There was also a serious dearth of knowledge around at the time, maybe because android was so new, I remember encountering people who thought RxJava had literally invented the observer pattern(!)
And as for Kotlin Flow? Flow is a much better RxJava in Android, so if the team is already heavily invested in a reactive streams way of thinking, there is a clear mental migration path from RxJava to Flow (which also has the benefit of letting us completely avoid facing up to the sunk cost of learning reactive streams in the first place!).

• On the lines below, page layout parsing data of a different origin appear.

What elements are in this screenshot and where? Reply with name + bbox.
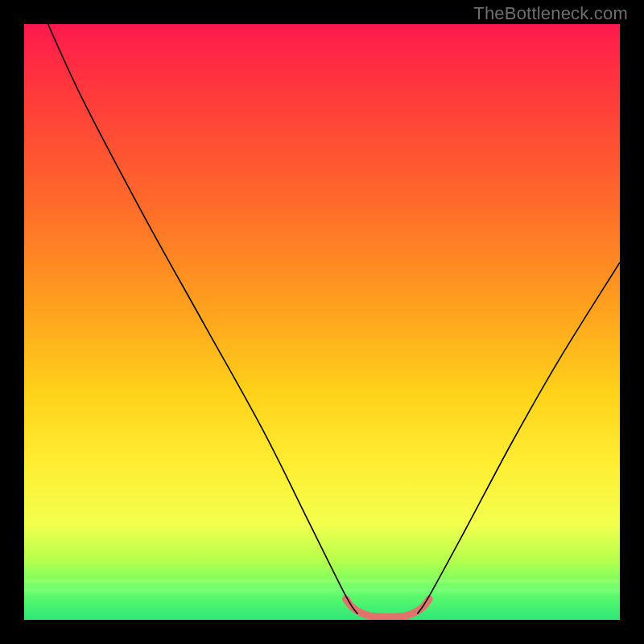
series-optimal-zone-highlight	[346, 599, 430, 617]
series-bottleneck-curve-left	[48, 24, 358, 614]
curve-layer	[24, 24, 620, 620]
series-bottleneck-curve-right	[417, 262, 620, 614]
watermark-text: TheBottleneck.com	[473, 3, 628, 24]
chart-frame: TheBottleneck.com	[0, 0, 644, 644]
plot-area	[24, 24, 620, 620]
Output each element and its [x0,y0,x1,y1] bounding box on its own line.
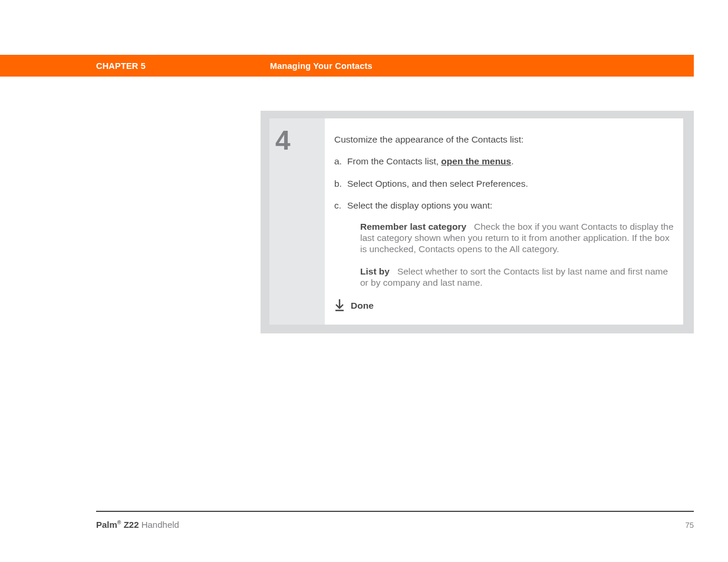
footer-product-word: Handheld [139,520,179,530]
page-number: 75 [686,521,694,530]
step-item-c-sub: Remember last category Check the box if … [347,221,674,289]
step-item-a-pre: From the Contacts list, [347,156,441,166]
step-item-a-post: . [511,156,513,166]
footer-model: Z22 [121,520,139,530]
chapter-header-bar: CHAPTER 5 Managing Your Contacts [0,55,694,77]
step-intro: Customize the appearance of the Contacts… [334,134,674,145]
chapter-title: Managing Your Contacts [270,61,373,71]
done-row: Done [334,299,674,312]
done-label: Done [351,300,374,311]
arrow-down-icon [334,299,345,312]
step-item-c: c. Select the display options you want: … [334,200,674,288]
step-body: Customize the appearance of the Contacts… [325,118,683,325]
footer-rule [96,511,694,512]
open-the-menus-link[interactable]: open the menus [441,156,511,166]
list-marker: c. [334,200,341,211]
list-marker: a. [334,156,342,167]
option-lead: Remember last category [360,222,466,232]
step-item-b: b. Select Options, and then select Prefe… [334,178,674,189]
step-number-column: 4 [269,118,325,325]
step-block: 4 Customize the appearance of the Contac… [261,111,694,333]
page: CHAPTER 5 Managing Your Contacts 4 Custo… [0,0,728,562]
step-item-a: a. From the Contacts list, open the menu… [334,156,674,167]
registered-icon: ® [117,520,121,525]
chapter-label: CHAPTER 5 [96,61,146,71]
step-inner: 4 Customize the appearance of the Contac… [269,118,683,325]
step-number: 4 [275,127,325,154]
step-item-c-text: Select the display options you want: [347,200,492,210]
option-lead: List by [360,266,390,276]
footer-product: Palm® Z22 Handheld [96,520,179,530]
option-remember-last-category: Remember last category Check the box if … [360,221,674,255]
step-list: a. From the Contacts list, open the menu… [334,156,674,288]
option-body: Select whether to sort the Contacts list… [360,266,668,287]
step-item-b-text: Select Options, and then select Preferen… [347,178,528,189]
list-marker: b. [334,178,342,189]
option-list-by: List by Select whether to sort the Conta… [360,266,674,289]
footer-brand: Palm [96,520,117,530]
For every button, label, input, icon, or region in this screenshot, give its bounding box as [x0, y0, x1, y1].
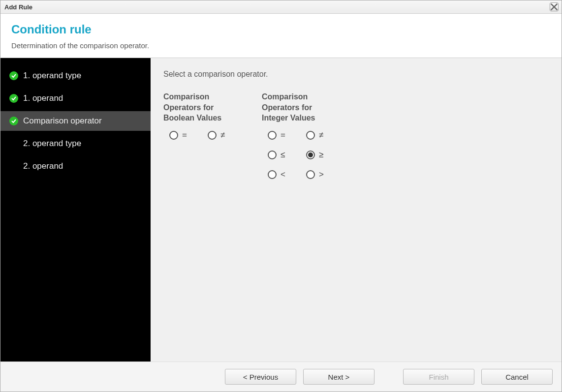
wizard-header: Condition rule Determination of the comp… — [0, 14, 562, 58]
integer-lte-option[interactable]: ≤ — [268, 150, 287, 160]
step-label: Comparison operator — [23, 116, 102, 126]
next-button[interactable]: Next > — [303, 369, 375, 385]
check-icon — [9, 71, 18, 80]
boolean-operators-group: Comparison Operators for Boolean Values … — [163, 91, 232, 180]
step-placeholder-icon — [9, 139, 18, 148]
integer-lt-option[interactable]: < — [268, 170, 287, 180]
step-label: 2. operand — [23, 161, 63, 171]
close-button[interactable] — [550, 2, 559, 11]
radio-icon — [306, 170, 315, 179]
radio-icon — [268, 151, 277, 159]
integer-neq-option[interactable]: ≠ — [306, 130, 326, 140]
radio-label: = — [281, 130, 287, 140]
wizard-title: Condition rule — [11, 23, 551, 36]
step-placeholder-icon — [9, 162, 18, 171]
radio-icon — [306, 131, 315, 140]
radio-label: > — [319, 170, 326, 180]
radio-icon — [268, 131, 277, 140]
wizard-body: 1. operand type 1. operand Comparison op… — [0, 58, 562, 362]
previous-button[interactable]: < Previous — [225, 369, 296, 385]
dialog-title: Add Rule — [4, 3, 32, 11]
close-icon — [550, 3, 558, 11]
check-icon — [9, 117, 18, 125]
integer-eq-option[interactable]: = — [268, 130, 287, 140]
wizard-button-bar: < Previous Next > Finish Cancel — [0, 362, 562, 392]
radio-label: ≠ — [220, 130, 227, 140]
integer-operators-group: Comparison Operators for Integer Values … — [262, 91, 331, 180]
step-comparison-operator[interactable]: Comparison operator — [0, 111, 151, 131]
radio-icon — [268, 170, 277, 179]
boolean-eq-option[interactable]: = — [169, 130, 189, 140]
operator-groups: Comparison Operators for Boolean Values … — [163, 91, 549, 180]
step-operand2[interactable]: 2. operand — [0, 156, 151, 176]
integer-group-title: Comparison Operators for Integer Values — [262, 91, 331, 123]
radio-icon — [208, 131, 217, 140]
wizard-subtitle: Determination of the comparison operator… — [11, 41, 551, 50]
wizard-steps-sidebar: 1. operand type 1. operand Comparison op… — [0, 58, 151, 362]
step-operand1-type[interactable]: 1. operand type — [0, 66, 151, 86]
cancel-button[interactable]: Cancel — [481, 369, 553, 385]
step-operand1[interactable]: 1. operand — [0, 89, 151, 108]
radio-label: ≥ — [319, 150, 326, 160]
finish-button[interactable]: Finish — [403, 369, 474, 385]
radio-label: ≠ — [319, 130, 326, 140]
radio-label: = — [182, 130, 189, 140]
step-label: 1. operand — [23, 93, 63, 103]
button-spacer — [381, 369, 396, 385]
dialog-titlebar: Add Rule — [0, 0, 562, 14]
radio-label: ≤ — [281, 150, 287, 160]
instruction-text: Select a comparison operator. — [163, 70, 549, 79]
integer-gte-option[interactable]: ≥ — [306, 150, 326, 160]
wizard-content: Select a comparison operator. Comparison… — [151, 58, 562, 362]
radio-label: < — [281, 170, 287, 180]
step-label: 1. operand type — [23, 71, 81, 81]
check-icon — [9, 94, 18, 103]
integer-gt-option[interactable]: > — [306, 170, 326, 180]
step-operand2-type[interactable]: 2. operand type — [0, 134, 151, 153]
add-rule-dialog: Add Rule Condition rule Determination of… — [0, 0, 562, 392]
radio-icon — [306, 151, 315, 159]
step-label: 2. operand type — [23, 139, 81, 149]
boolean-neq-option[interactable]: ≠ — [208, 130, 227, 140]
radio-icon — [169, 131, 178, 140]
boolean-group-title: Comparison Operators for Boolean Values — [163, 91, 232, 123]
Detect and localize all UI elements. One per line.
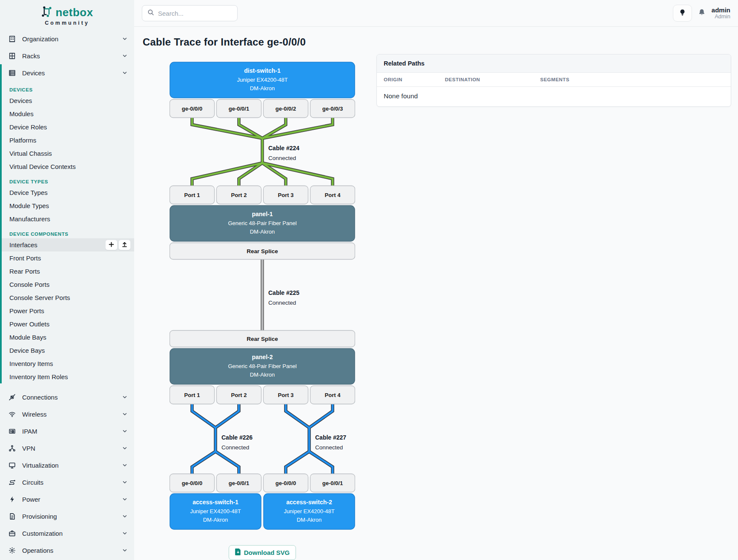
port-label: Port 1 — [184, 392, 200, 398]
sidebar-item-virtual-device-contexts[interactable]: Virtual Device Contexts — [2, 160, 134, 173]
port-label: ge-0/0/1 — [229, 106, 249, 112]
cable-label[interactable]: Cable #224 — [268, 145, 299, 151]
port-label: ge-0/0/1 — [229, 480, 249, 486]
sidebar-item-power-outlets[interactable]: Power Outlets — [2, 317, 134, 331]
cable-label[interactable]: Cable #225 — [268, 289, 299, 296]
sidebar-group-label: Circuits — [22, 479, 122, 486]
port-box-port-3[interactable]: Port 3 — [264, 186, 308, 204]
device-model: Juniper EX4200-48T — [237, 77, 287, 83]
notifications-button[interactable] — [698, 9, 706, 18]
sidebar-item-devices[interactable]: Devices — [2, 94, 134, 107]
user-menu[interactable]: admin Admin — [712, 6, 730, 20]
port-box-port-3[interactable]: Port 3 — [264, 386, 308, 404]
port-box-ge-0-0-0[interactable]: ge-0/0/0 — [170, 474, 215, 492]
chevron-down-icon — [122, 53, 127, 58]
wifi-icon — [9, 411, 16, 418]
sidebar-item-rear-ports[interactable]: Rear Ports — [2, 265, 134, 278]
sidebar-section-header: DEVICES — [2, 81, 134, 94]
sidebar-item-console-ports[interactable]: Console Ports — [2, 278, 134, 291]
port-box-ge-0-0-1[interactable]: ge-0/0/1 — [217, 474, 261, 492]
port-box-port-4[interactable]: Port 4 — [310, 386, 355, 404]
sidebar-item-modules[interactable]: Modules — [2, 107, 134, 120]
sidebar-group-label: Virtualization — [22, 462, 122, 469]
sidebar-item-console-server-ports[interactable]: Console Server Ports — [2, 291, 134, 304]
port-label: ge-0/0/3 — [322, 106, 343, 112]
sidebar-item-label: Module Types — [9, 202, 49, 209]
rack-icon — [9, 52, 16, 60]
import-interfaces-button[interactable] — [118, 240, 131, 250]
device-box-access-switch-1[interactable]: access-switch-1Juniper EX4200-48TDM-Akro… — [170, 494, 261, 529]
port-box-ge-0-0-0[interactable]: ge-0/0/0 — [170, 100, 215, 118]
device-site: DM-Akron — [203, 517, 228, 523]
cable-label[interactable]: Cable #227 — [315, 434, 346, 441]
sidebar-item-manufacturers[interactable]: Manufacturers — [2, 212, 134, 226]
device-box-panel-2[interactable]: panel-2Generic 48-Pair Fiber PanelDM-Akr… — [170, 349, 355, 384]
sidebar-item-module-types[interactable]: Module Types — [2, 199, 134, 212]
download-svg-button[interactable]: Download SVG — [229, 545, 296, 560]
sidebar-group-label: Devices — [22, 69, 122, 77]
sidebar-item-power-ports[interactable]: Power Ports — [2, 304, 134, 317]
username: admin — [712, 6, 730, 14]
port-box-port-1[interactable]: Port 1 — [170, 386, 215, 404]
sidebar-section-header: DEVICE TYPES — [2, 173, 134, 186]
cable-cable227: Cable #227Connected — [286, 404, 346, 474]
add-interface-button[interactable] — [105, 240, 118, 250]
sidebar-group-operations[interactable]: Operations — [0, 542, 134, 559]
sidebar-group-devices[interactable]: Devices — [2, 64, 134, 81]
port-box-port-2[interactable]: Port 2 — [217, 386, 261, 404]
sidebar-item-label: Inventory Items — [9, 360, 53, 367]
sidebar-group-label: Organization — [22, 35, 122, 43]
sidebar-group-ipam[interactable]: IPAM — [0, 423, 134, 440]
port-box-ge-0-0-1[interactable]: ge-0/0/1 — [217, 100, 261, 118]
rear-splice-box[interactable]: Rear Splice — [170, 243, 355, 260]
rear-splice-box[interactable]: Rear Splice — [170, 331, 355, 347]
port-box-ge-0-0-2[interactable]: ge-0/0/2 — [264, 100, 308, 118]
sidebar-group-virtualization[interactable]: Virtualization — [0, 457, 134, 474]
related-paths-header-row: OriginDestinationSegments — [377, 73, 731, 87]
chevron-down-icon — [122, 480, 127, 485]
device-model: Juniper EX4200-48T — [190, 508, 241, 514]
device-name: dist-switch-1 — [244, 67, 281, 74]
sidebar-group-circuits[interactable]: Circuits — [0, 474, 134, 491]
sidebar-group-power[interactable]: Power — [0, 491, 134, 508]
port-box-port-2[interactable]: Port 2 — [217, 186, 261, 204]
sidebar-item-device-roles[interactable]: Device Roles — [2, 120, 134, 134]
sidebar-item-platforms[interactable]: Platforms — [2, 134, 134, 147]
sidebar-item-module-bays[interactable]: Module Bays — [2, 331, 134, 344]
device-box-panel-1[interactable]: panel-1Generic 48-Pair Fiber PanelDM-Akr… — [170, 206, 355, 241]
sidebar-group-customization[interactable]: Customization — [0, 525, 134, 542]
port-box-ge-0-0-3[interactable]: ge-0/0/3 — [310, 100, 355, 118]
rear-splice-label: Rear Splice — [247, 336, 278, 342]
search-box[interactable] — [142, 5, 238, 21]
cable-label[interactable]: Cable #226 — [221, 434, 253, 441]
device-box-dist-switch-1[interactable]: dist-switch-1Juniper EX4200-48TDM-Akron — [170, 62, 355, 98]
plug-icon — [9, 394, 16, 401]
sidebar-item-inventory-items[interactable]: Inventory Items — [2, 357, 134, 370]
sidebar-item-virtual-chassis[interactable]: Virtual Chassis — [2, 147, 134, 160]
sidebar-group-organization[interactable]: Organization — [0, 30, 134, 47]
sidebar-group-vpn[interactable]: VPN — [0, 440, 134, 457]
port-box-port-4[interactable]: Port 4 — [310, 186, 355, 204]
sidebar-item-inventory-item-roles[interactable]: Inventory Item Roles — [2, 370, 134, 383]
sidebar-group-provisioning[interactable]: Provisioning — [0, 508, 134, 525]
sidebar-item-device-types[interactable]: Device Types — [2, 186, 134, 199]
device-box-access-switch-2[interactable]: access-switch-2Juniper EX4200-48TDM-Akro… — [264, 494, 355, 529]
sidebar-group-connections[interactable]: Connections — [0, 389, 134, 406]
sidebar-item-device-bays[interactable]: Device Bays — [2, 344, 134, 357]
port-box-ge-0-0-1[interactable]: ge-0/0/1 — [310, 474, 355, 492]
port-box-ge-0-0-0[interactable]: ge-0/0/0 — [264, 474, 308, 492]
port-box-port-1[interactable]: Port 1 — [170, 186, 215, 204]
sidebar-item-interfaces[interactable]: Interfaces — [2, 238, 134, 251]
brand[interactable]: netbox Community — [0, 0, 134, 30]
sidebar-item-front-ports[interactable]: Front Ports — [2, 251, 134, 265]
search-input[interactable] — [158, 10, 243, 17]
theme-toggle-button[interactable] — [673, 5, 692, 22]
cable-trace-diagram: Cable #224ConnectedCable #225ConnectedCa… — [169, 62, 355, 531]
sidebar-group-label: Provisioning — [22, 513, 122, 520]
sidebar-group-wireless[interactable]: Wireless — [0, 406, 134, 423]
device-model: Generic 48-Pair Fiber Panel — [228, 220, 296, 226]
device-site: DM-Akron — [297, 517, 322, 523]
sidebar-item-label: Front Ports — [9, 254, 41, 262]
chevron-down-icon — [122, 497, 127, 502]
sidebar-group-racks[interactable]: Racks — [0, 47, 134, 64]
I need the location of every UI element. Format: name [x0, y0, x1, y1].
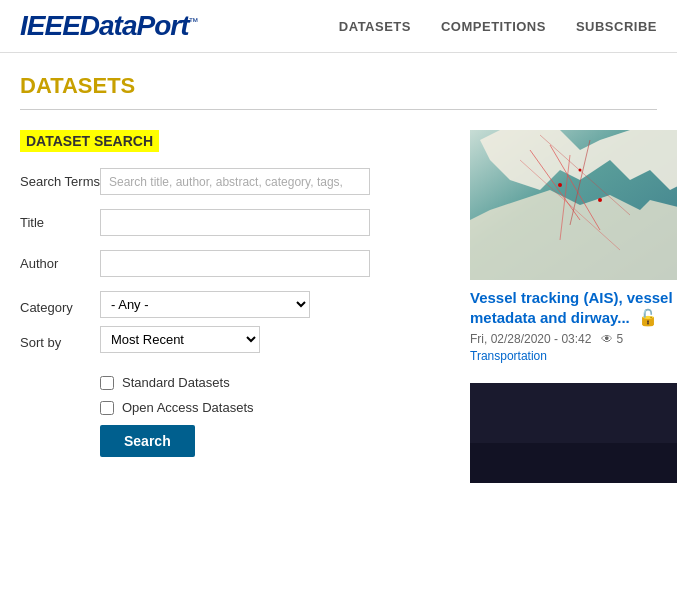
logo-dataport: DataPort [80, 10, 189, 41]
results-panel: Vessel tracking (AIS), vessel metadata a… [470, 130, 677, 503]
category-row: Category - Any - [20, 291, 440, 318]
logo-ieee: IEEE [20, 10, 80, 41]
open-access-icon: 🔓 [638, 309, 658, 326]
author-label: Author [20, 250, 100, 271]
open-access-row: Open Access Datasets [100, 400, 440, 415]
sort-label: Sort by [20, 329, 100, 350]
dark-image-svg [470, 383, 677, 483]
dataset-views-1: 👁 5 [601, 332, 623, 346]
search-terms-row: Search Terms [20, 168, 440, 195]
dataset-card-2 [470, 383, 677, 483]
author-input[interactable] [100, 250, 370, 277]
svg-point-11 [579, 169, 582, 172]
svg-point-10 [598, 198, 602, 202]
search-button[interactable]: Search [100, 425, 195, 457]
main-layout: DATASET SEARCH Search Terms Title Author… [20, 130, 657, 503]
dataset-image-1 [470, 130, 677, 280]
nav-item-subscribe[interactable]: SUBSCRIBE [576, 14, 657, 39]
sort-row: Sort by Most Recent Most Viewed Most Dow… [20, 326, 440, 353]
author-row: Author [20, 250, 440, 277]
dataset-search-label: DATASET SEARCH [20, 130, 159, 152]
logo[interactable]: IEEEDataPort™ [20, 10, 198, 42]
dataset-meta-1: Fri, 02/28/2020 - 03:42 👁 5 [470, 332, 677, 346]
standard-datasets-checkbox[interactable] [100, 376, 114, 390]
main-nav: DATASETS COMPETITIONS SUBSCRIBE [339, 14, 657, 39]
dataset-card-1: Vessel tracking (AIS), vessel metadata a… [470, 130, 677, 363]
category-label: Category [20, 294, 100, 315]
title-input[interactable] [100, 209, 370, 236]
search-terms-label: Search Terms [20, 168, 100, 189]
open-access-label[interactable]: Open Access Datasets [122, 400, 254, 415]
search-panel: DATASET SEARCH Search Terms Title Author… [20, 130, 440, 503]
eye-icon: 👁 [601, 332, 613, 346]
search-terms-input[interactable] [100, 168, 370, 195]
sort-select[interactable]: Most Recent Most Viewed Most Downloaded [100, 326, 260, 353]
svg-rect-13 [470, 443, 677, 483]
logo-trademark: ™ [189, 16, 198, 27]
standard-datasets-row: Standard Datasets [100, 375, 440, 390]
dataset-title-1[interactable]: Vessel tracking (AIS), vessel metadata a… [470, 288, 677, 328]
open-access-checkbox[interactable] [100, 401, 114, 415]
page-content: DATASETS DATASET SEARCH Search Terms Tit… [0, 53, 677, 523]
dataset-category-1[interactable]: Transportation [470, 349, 677, 363]
header: IEEEDataPort™ DATASETS COMPETITIONS SUBS… [0, 0, 677, 53]
dataset-date-1: Fri, 02/28/2020 - 03:42 [470, 332, 591, 346]
page-title: DATASETS [20, 73, 657, 110]
nav-item-competitions[interactable]: COMPETITIONS [441, 14, 546, 39]
dataset-image-2 [470, 383, 677, 483]
ais-map-svg [470, 130, 677, 280]
standard-datasets-label[interactable]: Standard Datasets [122, 375, 230, 390]
category-sort-section: Category - Any - Sort by Most Recent Mos… [20, 291, 440, 361]
title-row: Title [20, 209, 440, 236]
title-label: Title [20, 209, 100, 230]
svg-point-9 [558, 183, 562, 187]
category-select[interactable]: - Any - [100, 291, 310, 318]
nav-item-datasets[interactable]: DATASETS [339, 14, 411, 39]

[2] Reactive stream tentacles
This is how reactive streams can unintentionally spread complexity throughout a code base. When this tendency-to-spread is combined with a large non-obvious API, and a focus on asynchronicity even when none is required it can quite easily swamp otherwise fairly trivial app projects. That risk is increased on larger projects employing developers with a mixture of skill levels, especially where there is a reasonably high turn over of developers. Keeping control of ever ballooning complexity in these situations can be a significant challenge.
This is somewhat related to the famous what color is your function blog post - although that post is dealing with asynchronous code in general. There is a parallel here though where blue is regular code, and red is reactive streams code.